She was overcome one last time with uncertainty as she pushed through the door, but he lifted his head and opened his eyes as she entered the room and that small, soft voice deep in her soul whispered, "always".


	2. The Wait

**Summary for the Chapter:**

> When Oliver awoke from surgery, his first thought was of Felicity.

Oliver felt like he'd been hit by a truck. The muscles in his legs and back were strained, his arms and shoulders screaming. The middle of his chest was incredibly sore from the adrenaline shot; Felicity Smoak did not mess around with resuscitation.

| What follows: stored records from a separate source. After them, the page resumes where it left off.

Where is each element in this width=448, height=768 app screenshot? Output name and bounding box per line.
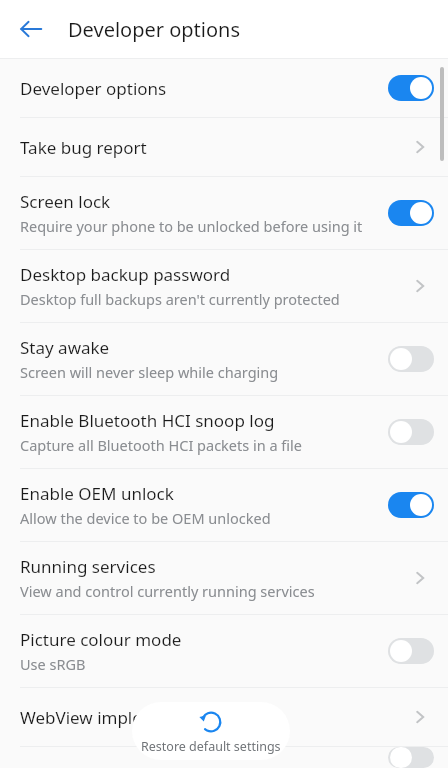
button[interactable]: Multi-process WebView	[0, 747, 448, 768]
button[interactable]: Picture colour mode	[0, 615, 448, 687]
staticText: Desktop full backups aren't currently pr…	[20, 289, 340, 309]
button[interactable]: Enable Bluetooth HCI snoop log	[0, 396, 448, 468]
staticText: Screen will never sleep while charging	[20, 362, 279, 382]
staticText: Picture colour mode	[20, 628, 182, 651]
button[interactable]: Stay awake	[0, 323, 448, 395]
staticText: Desktop backup password	[20, 263, 231, 286]
staticText: Screen lock	[20, 190, 111, 213]
staticText: Enable Bluetooth HCI snoop log	[20, 409, 275, 432]
button[interactable]: Running services	[0, 542, 448, 614]
button[interactable]: Screen lock	[0, 177, 448, 249]
button[interactable]: Take bug report	[0, 118, 448, 176]
staticText: Allow the device to be OEM unlocked	[20, 508, 271, 528]
button[interactable]: Developer options	[0, 59, 448, 117]
staticText: Developer options	[20, 77, 167, 100]
staticText: Capture all Bluetooth HCI packets in a f…	[20, 435, 302, 455]
staticText: View and control currently running servi…	[20, 581, 315, 601]
staticText: WebView implementation	[20, 706, 225, 729]
staticText: Require your phone to be unlocked before…	[20, 216, 363, 236]
button[interactable]: Back	[8, 6, 54, 52]
staticText: Stay awake	[20, 336, 110, 359]
button[interactable]: Desktop backup password	[0, 250, 448, 322]
button[interactable]: Enable OEM unlock	[0, 469, 448, 541]
staticText: Restore default settings	[141, 738, 281, 755]
staticText: Take bug report	[20, 136, 147, 159]
staticText: Running services	[20, 555, 156, 578]
staticText: Developer options	[68, 16, 241, 43]
staticText: Use sRGB	[20, 654, 86, 674]
staticText: Enable OEM unlock	[20, 482, 174, 505]
button[interactable]: Restore default settings	[132, 702, 290, 760]
button[interactable]: WebView implementation	[0, 688, 448, 746]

His surgery site, the main reason he was waking up in this hospital bed, was probably at the bottom of the list of things that hurt at the moment, a thought that would've made him chuckle if he didn't know how damn much that would hurt.

  
Lyla had already been in to check on him. She told him that they'd set Curtis up with the equipment he needed to try to get Felicity's implant back online; she was headed to see them next. She'd asked him if he needed more pain killer, but he'd flatly refused which made her roll her eyes and sigh in exasperation.

  
Then he'd hesitated and licked his lips--God he was thirsty--and very softly asked to see Felicity, when she was ready. Lyla's enigmatic gaze held him prisoner for a couple of beats, and then she'd smiled softly and told him she'd pass it on.

  
So now he waited.  
\--------------------------------------------  
He thought he was finally going to be able to feel happiness again that night in the Bunker. The wonder of getting a second first time with this woman, his light, his soul...she took his breath away, and then he handed her his heart for good measure. How you could feel whole with so much of yourself given away he would never know.

  
But then before he could even process it--she was always far ahead of him in that regard--Felicity was dressed and gone, and they were back to square one. The next day's talk was only slightly less heart-wrenching, but he promised he wasn't going anywhere and he meant it. He vowed to himself that he would stay, working side-by-side with her but keeping his hands to himself until she was ready to have The Talk.

  
Not that there weren't moments that tempted his patience sorely, like the rare, almost accidental touches she would give him that knocked the wind out of him and froze him in place because he didn't dare respond in kind. Or her constant prodding to rebuild the team; whenever her stubbornness butted up against his he just wanted to grab her and kiss her.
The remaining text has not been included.